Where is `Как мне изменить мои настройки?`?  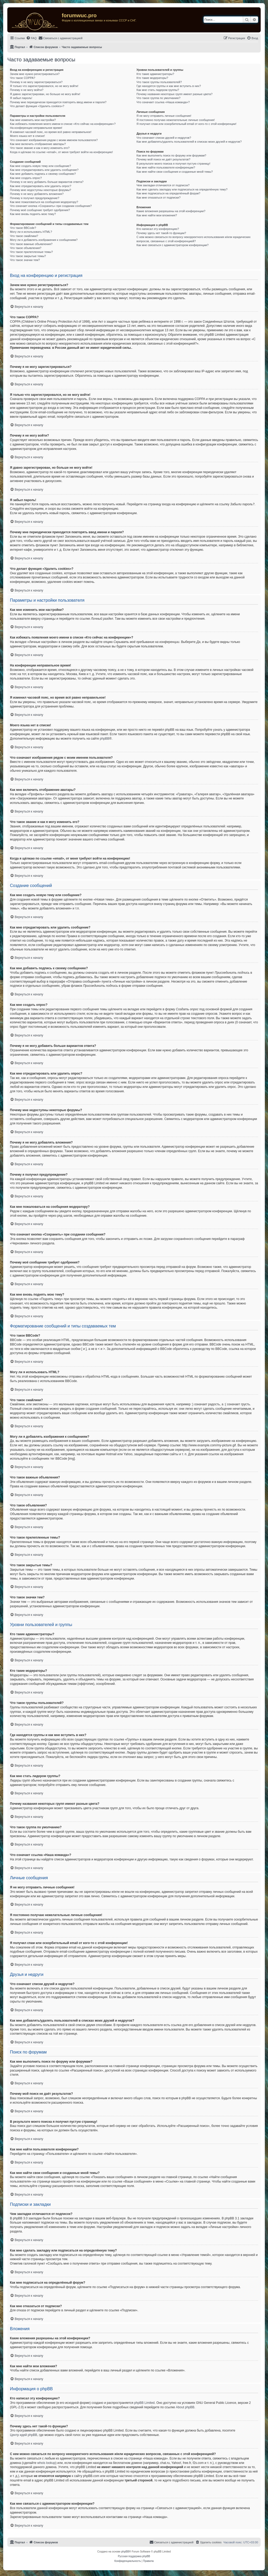
Как мне изменить мои настройки? is located at coordinates (33, 119).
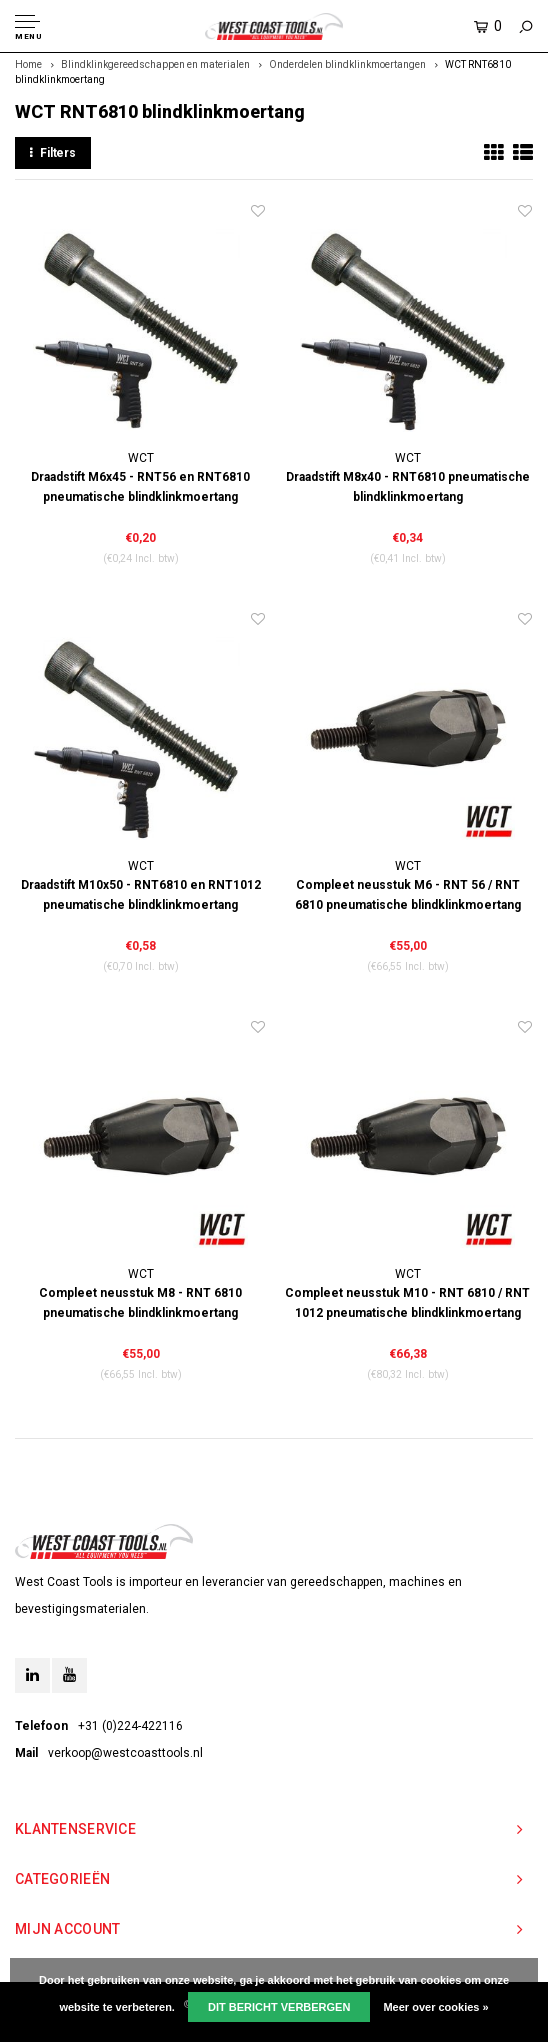  What do you see at coordinates (347, 64) in the screenshot?
I see `Onderdelen blindklinkmoertangen` at bounding box center [347, 64].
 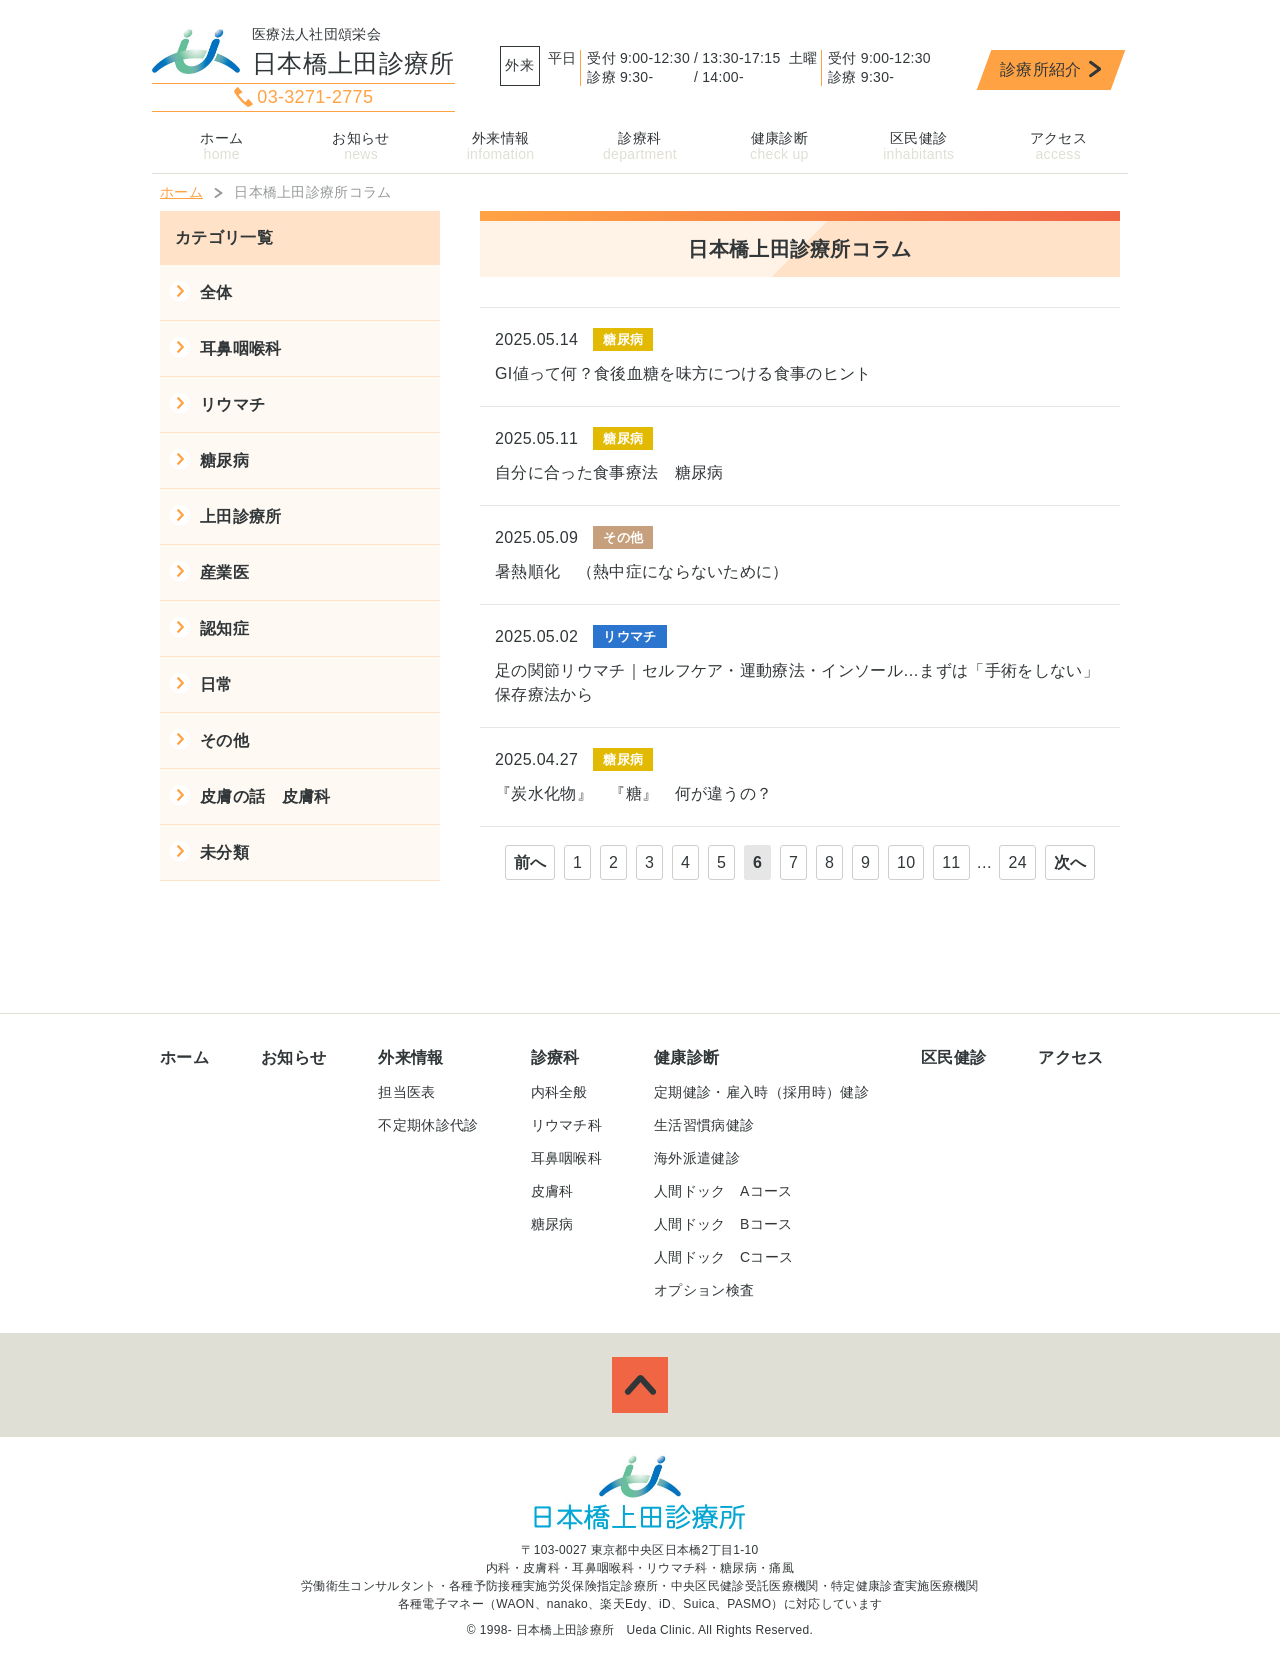 I want to click on 産業医, so click(x=224, y=572).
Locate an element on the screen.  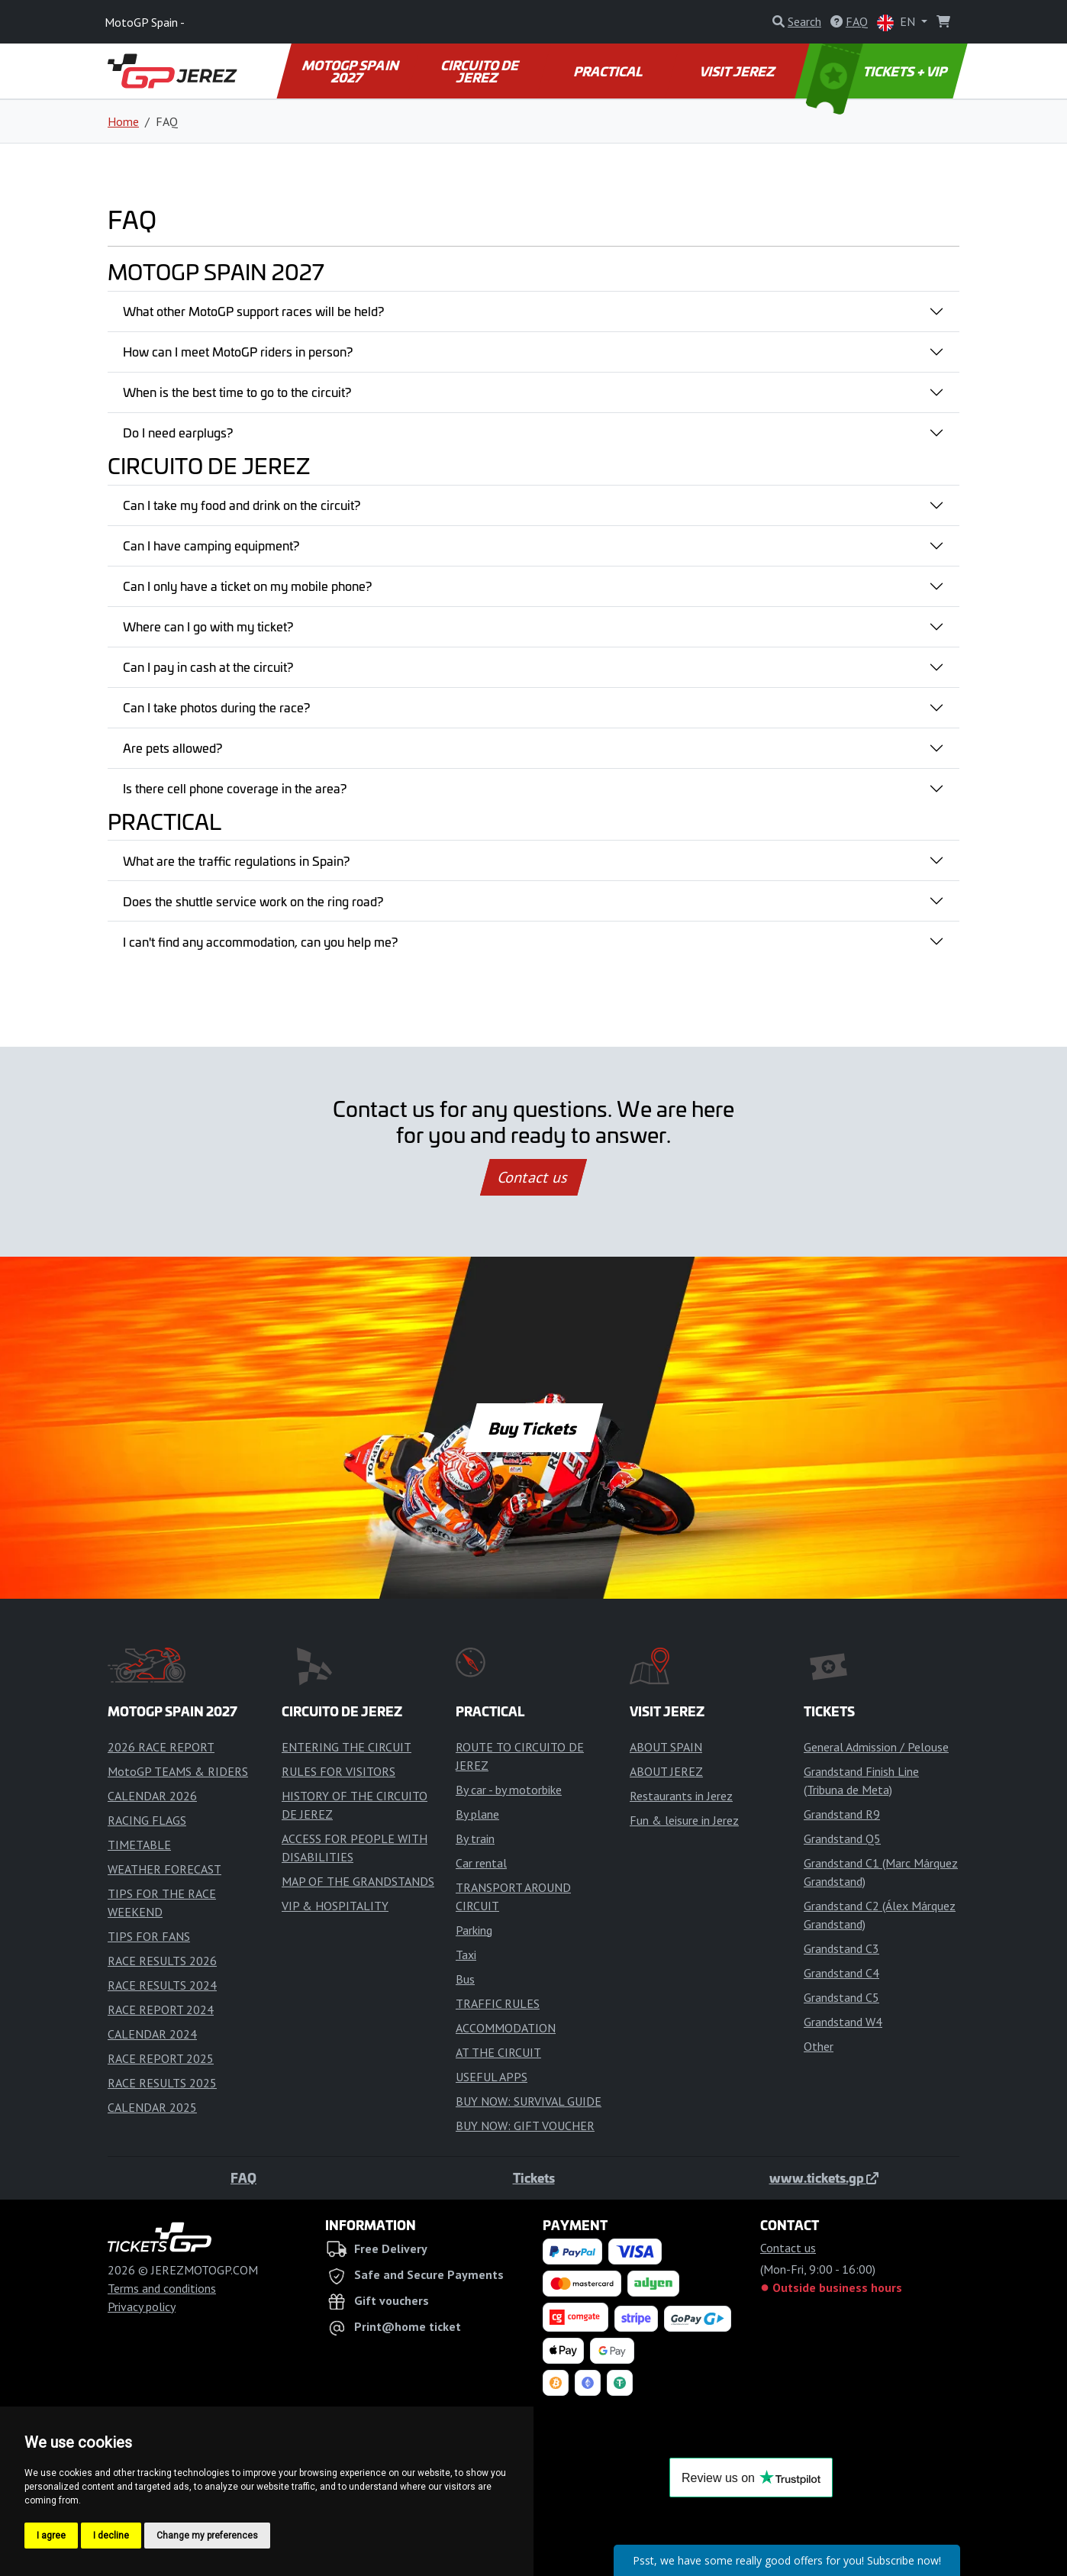
By train is located at coordinates (475, 1838).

★ ★ ★ ★

• Brief: Write out every entry above exactly, minus the pictures.

• Finished exercise:
Where is `Как мне изменить мои настройки?`?  
Как мне изменить мои настройки? is located at coordinates (33, 119).
  What do you see at coordinates (347, 64) in the screenshot?
I see `Onderdelen blindklinkmoertangen` at bounding box center [347, 64].
  I want to click on 産業医, so click(x=224, y=572).
Locate an element on the screen.  
By train is located at coordinates (475, 1838).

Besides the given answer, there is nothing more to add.